NEW DELHI: India has initiated research on impact of Zika virus on infected pregnant women in Rajasthan and Madhya Pradesh, where cases of virus outbreaks were reported last year.
India’s apex research organization Indian Council of Medical Research (ICMR) on Monday said that the study is being rolled out in Rajasthan in first week of April and in Bhopal by the end of April. “ICMR has initiated a study to understand the outcomes of pregnancy of women infected with Zika and also the occurrence of conginital Zika Syndrome (CZS) as well as other neurological malformations in their newborns," a senior ICMR official said. “Attempts are also being made to expedite the Phase II Zika vaccine clinical trials of Bharat Biotech International Ltd," the official said.
According to ICMR, the Zika virus strain isolated from Rajasthan matches with the Brazilian Zika strain associated with outbreaks, and microcephaly or CZS. In this regard, the ICMR-National Institute of Virology (NIV), Pune, has also initiated animal studies (on mice) to understand the potential of this virus to cause microcephaly or CZS. Preliminary reports suggest the absence of one known mutation linked with microcephaly. However, further characterization of the strain is required as rnicrocephaly or CZS has several attributable causes, the official said.
Between September to November 2018, India witnessed outbreaks of Zika virus disease in Jaipur as well as Bhopal and its neighboring districts in Madhya Pradesh. Both the outbreaks were contained through prompt public health interventions.
According to the ministry of health and family welfare, no fresh cases of Zika virus disease have been reported from both the states since end of November 2018. Also, as of now, no cases of Zika virus disease are being reported from any part of the country. And, human surveillance for Zika virus disease in India will be continued, the government has said.

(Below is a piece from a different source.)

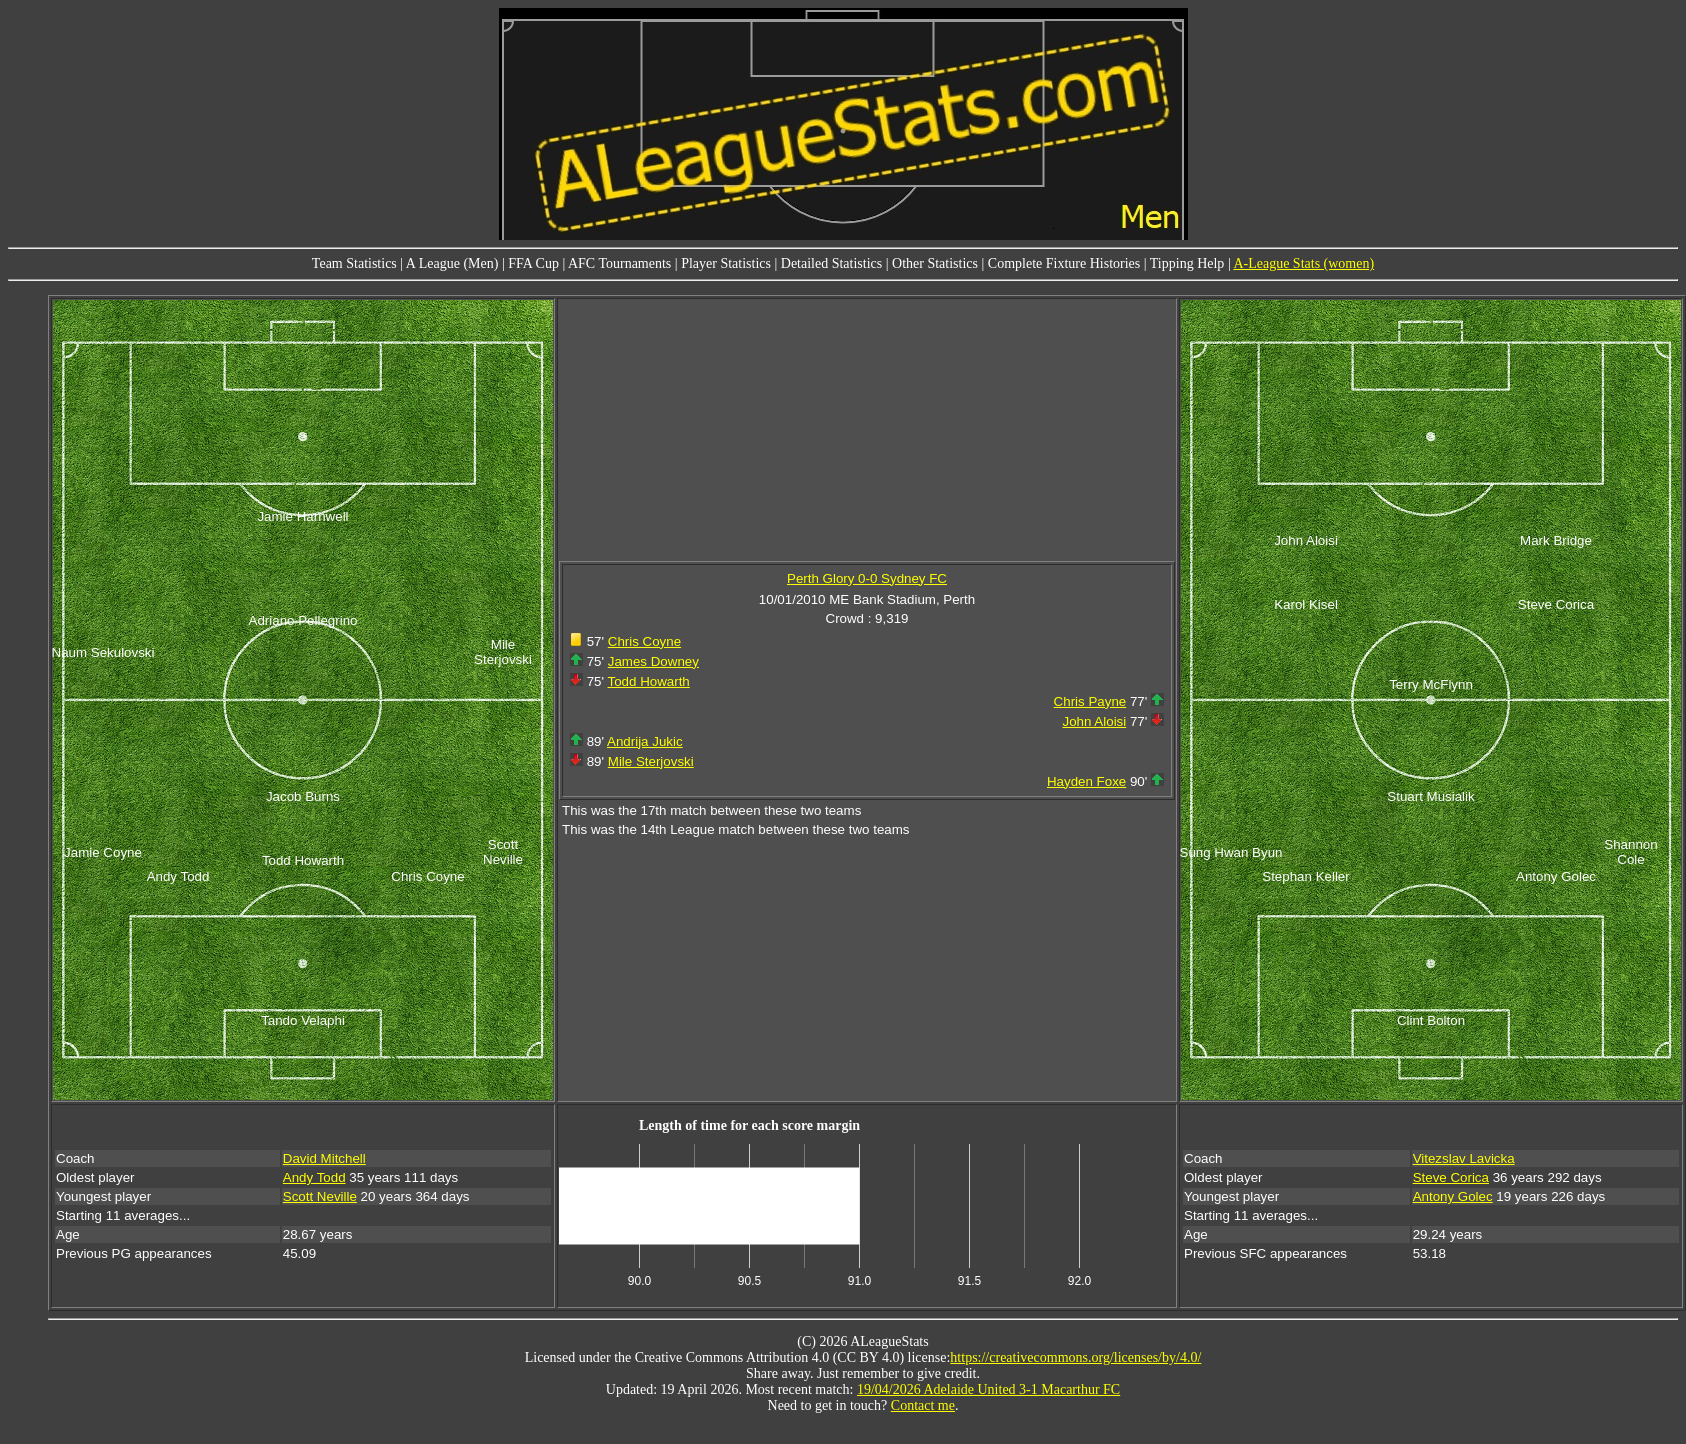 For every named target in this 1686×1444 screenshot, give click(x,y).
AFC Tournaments (619, 263)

In December 2018, Centre for Disease Control and Prevention (CDC), USA, issued a travel health notice on Zika virus in India. The travel advisory depicted that India has an ongoing outbreak of Zika virus disease in Rajasthan and its surrounding States. The advisory further cautioned pregnant women not to travel to areas with ongoing Zika outbreaks. Women planning pregnancy were also alerted on travel.
Because, such an advisory could have had serious implications on travel and trade in India, Balram Bhargava, secretary, Department of Health Research, union health ministry and director general-ICMR wrote to CDC to withdraw or modify the travel advisory providing evidence of the contained outbreak in India. The CDC rectified the advisory accordingly after India pointed out the issue.